Regan olhou para Emmett pedindo confirmação, e seu rifle estava amarrado em seu peito com o dele em suas mãos. Seus olhos se encontraram, e ele balançou a cabeça lentamente, dando-lhe a garantia do que ela estava procurando. Regan girou o botão dos alto-falantes para o tom mais alto e lentamente ligou o microfone, tirando o auxílio do ouvido, que ainda estava desligado. Ela esperou até que ele movesse o pé mais uma vez, sinalizando que ele engatilhava a arma, e ela trocou o auxílio novamente. Instantaneamente, enviou um tom agudo pelo alto-falante e houve aquele grito em seu ouvido, e Regan contraiu suas feições, segurando a cabeça com a mão, mas mantendo a outra em seu auxílio, certificando-se de que ficasse perto do alto-falante. Parecia uma bala percorrendo seu cérebro e ela cerrou os dentes. 

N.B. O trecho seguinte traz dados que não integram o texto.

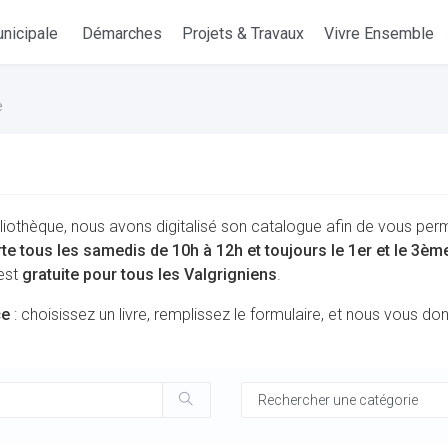
nicipale
Démarches
Projets & Travaux
Vivre Ensemble
e
liothèque, nous avons digitalisé son catalogue afin de vous per
rte tous les samedis de 10h à 12h et toujours le 1er et le 3è
 est
gratuite pour tous les Valgrigniens
.
ce
: choisissez un livre, remplissez le formulaire, et nous vous d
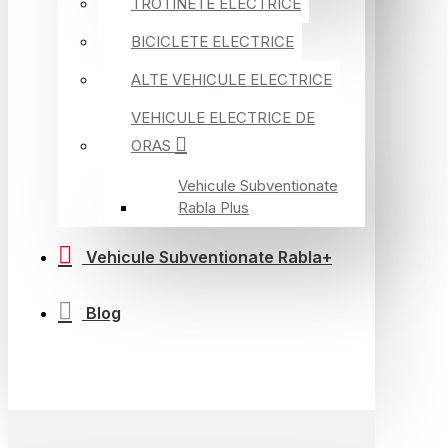
TROTINETE ELECTRICE
BICICLETE ELECTRICE
ALTE VEHICULE ELECTRICE
VEHICULE ELECTRICE DE
ORAS
Vehicule Subventionate
Rabla Plus
Vehicule Subventionate Rabla+
Blog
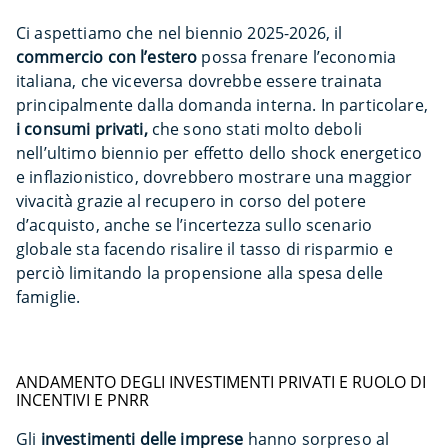
Ci aspettiamo che nel biennio 2025-2026, il
commercio con l’estero
possa frenare l’economia
italiana, che viceversa dovrebbe essere trainata
principalmente dalla domanda interna. In particolare,
i consumi privati,
che sono stati molto deboli
nell’ultimo biennio per effetto dello shock energetico
e inflazionistico, dovrebbero mostrare una maggior
vivacità grazie al recupero in corso del potere
d’acquisto, anche se l’incertezza sullo scenario
globale sta facendo risalire il tasso di risparmio e
perciò limitando la propensione alla spesa delle
famiglie.
ANDAMENTO DEGLI INVESTIMENTI PRIVATI E RUOLO DI
INCENTIVI E PNRR
Gli
investimenti delle imprese
hanno sorpreso al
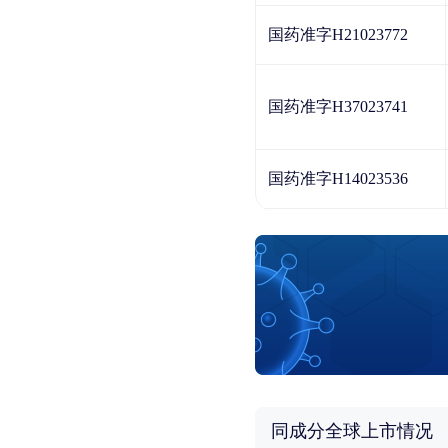
国药准字H21023772
国药准字H37023741
国药准字H14023536
同成分全球上市情况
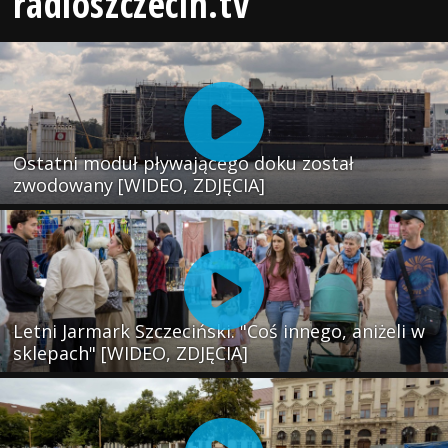
radioszczecin.tv
Ostatni moduł pływającego doku został
zwodowany [WIDEO, ZDJĘCIA]
Letni Jarmark Szczeciński. "Coś innego, aniżeli w
sklepach" [WIDEO, ZDJĘCIA]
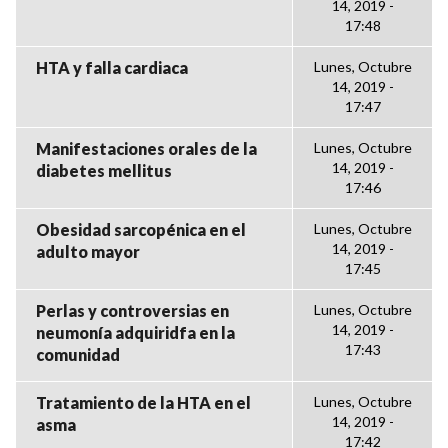
14, 2019 -
17:48
HTA y falla cardiaca
Lunes, Octubre
14, 2019 -
17:47
Manifestaciones orales de la
Lunes, Octubre
14, 2019 -
diabetes mellitus
17:46
Obesidad sarcopénica en el
Lunes, Octubre
14, 2019 -
adulto mayor
17:45
Perlas y controversias en
Lunes, Octubre
14, 2019 -
neumonía adquiridfa en la
17:43
comunidad
Tratamiento de la HTA en el
Lunes, Octubre
14, 2019 -
asma
17:42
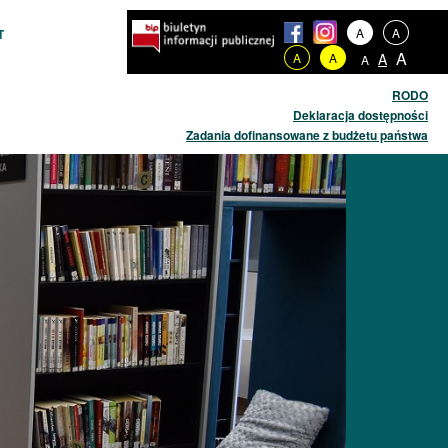
A
A
T
A
A
A
A
A
RODO
Deklaracja dostępności
Zadania dofinansowane z budżetu państwa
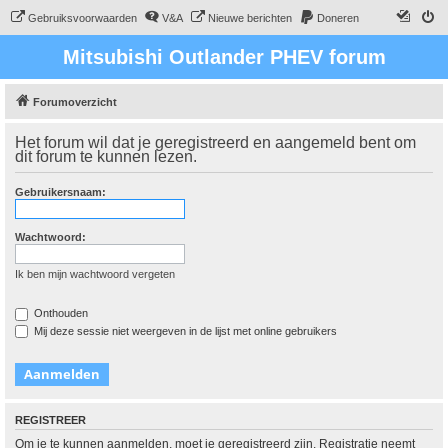
Gebruiksvoorwaarden
V&A
Nieuwe berichten
Doneren
Mitsubishi Outlander PHEV forum
Forumoverzicht
Het forum wil dat je geregistreerd en aangemeld bent om
dit forum te kunnen lezen.
Gebruikersnaam:
Wachtwoord:
Ik ben mijn wachtwoord vergeten
Onthouden
Mij deze sessie niet weergeven in de lijst met online gebruikers
REGISTREER
Om je te kunnen aanmelden, moet je geregistreerd zijn. Registratie neemt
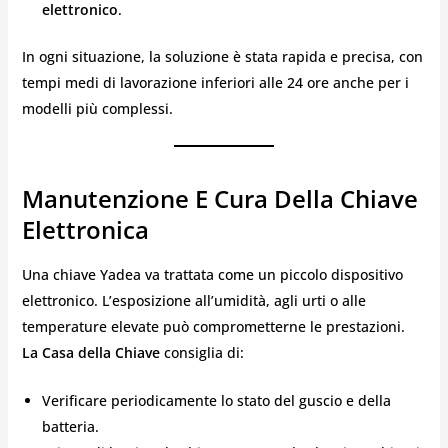
elettronico
.
In ogni situazione, la soluzione è stata rapida e precisa, con
tempi medi di lavorazione inferiori alle 24 ore anche per i
modelli più complessi.
Manutenzione E Cura Della Chiave
Elettronica
Una chiave Yadea va trattata come un piccolo dispositivo
elettronico. L’esposizione all’umidità, agli urti o alle
temperature elevate può comprometterne le prestazioni.
La Casa della Chiave
consiglia di:
Verificare periodicamente lo stato del guscio e della
batteria.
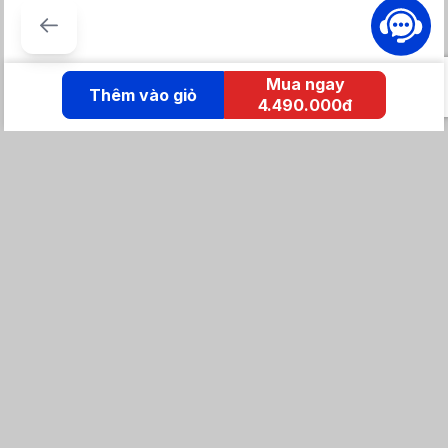
Mua ngay
Thêm vào giỏ
4.490.000đ
KẾT NỐI IZOLA
Tổng đài mua hàng
0869 86 0869
Chăm sóc khách hàng:
Tổng đài hỗ trợ
0904 683 873 - shopee
Email: izolavietnam@gmail.com -
Hotline:
Tra cứu đơn hàng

Demorou alguns segundos para o toque desaparecer, mas ela rapidamente desligou o alto-falante e respirou fundo por um momento. Emmett olhou para o sangue escorrendo do cadáver do monstro. Uma coisa era ver, outra coisa era ver o poder de sua própria arma ... de seu próprio gatilho. Ele olhou para o corpo por mais um momento, mas se conteve quando ouviu o corte de tom agudo nos alto-falantes e olhou para baixo, vendo Regan recuperar o fôlego. Ela ergueu a mão com os três últimos dedos enrolados em seu punho, e o polegar e o indicador dobrando-se um contra o outro. Ele não sabia o que isso significava, mas pelos traços dela, ele adivinhou algo parecido com alguma quantidade de dor. Você. Está. Bem? 

Os lábios dele enunciaram, e ela balançou a cabeça lentamente, respirando por mais alguns segundos antes de olhar para cima e balançar a cabeça com uma sensação maior de segurança. Ele acenou com a cabeça, uma pequena sugestão reconfortante de um sorriso antes de se ajoelhar e colocar o alto-falante e o microfone em sua mochila. Era pesado e ele decidiu colocá-lo em sua mochila. Assim que ele colocou a bolsa sobre os ombros mais uma vez, ele se ajoelhou novamente e fez o mesmo sinal que ela havia feito alguns minutos atrás. Sua mão alcançou a parte inferior do queixo e estendeu-se para fora. Obrigado. Regan sorriu e sua respiração finalmente se acalmou um pouco, e os gritos entre suas orelhas desapareceram. Sua mão alcançou o topo de sua cabeça e então desceu para o queixo. "De nada." Ela sussurrou enquanto sinalizava, sua fala um pouco menos quebrada desta vez, mas sua voz ainda estava pouco acima de um sussurro. Ele notou aquele sinal em sua cabeça também. 

Depois de outro segundo, ela puxou a bolsa sobre os ombros e ficou ao lado dele. Ele tirou o rifle de seu peito e ela o tirou com gratidão, com cuidado - e em silêncio - puxando para trás a embreagem como fizera antes dela uma hora atrás. Ele acenou com a cabeça e eles começaram a andar novamente, lado a lado novamente. Houve um silêncio confortável, e os dois caminharam cerca de trinta centímetros um do outro. Regan puxou o mapa do bolso de trás e tirou o marcador do bolso da jaqueta. Ela desdobrou o papel e traçou o caminho que haviam percorrido pela cidade com caneta vermelha. Eles não estavam muito longe do porto e das docas. Era onde os barcos estavam. Os dois pararam de andar por mais um momento, enquanto ela imaginava para que lado eles estavam indo, já que estavam em um cruzamento.